Provided data:
******************************

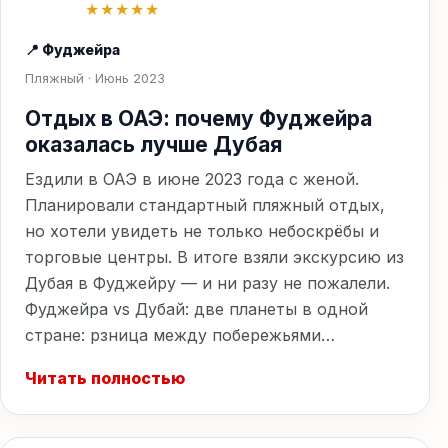
★★★★★
📍 Фуджейра
Пляжный · Июнь 2023
Отдых в ОАЭ: почему Фуджейра
оказалась лучше Дубая
Ездили в ОАЭ в июне 2023 года с женой.
Планировали стандартный пляжный отдых,
но хотели увидеть не только небоскрёбы и
торговые центры. В итоге взяли экскурсию из
Дубая в Фуджейру — и ни разу не пожалели.
Фуджейра vs Дубай: две планеты в одной
стране: рзница между побережьями…
Читать полностью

******************************

Aim of the task:
Write out all the entries word for word, but skip any images.

Answer for the task:
★★★★★
📍 Фуджейра
Пляжный · Июнь 2023
Отдых в ОАЭ: почему Фуджейра
оказалась лучше Дубая
Ездили в ОАЭ в июне 2023 года с женой.
Планировали стандартный пляжный отдых,
но хотели увидеть не только небоскрёбы и
торговые центры. В итоге взяли экскурсию из
Дубая в Фуджейру — и ни разу не пожалели.
Фуджейра vs Дубай: две планеты в одной
стране: рзница между побережьями…
Читать полностью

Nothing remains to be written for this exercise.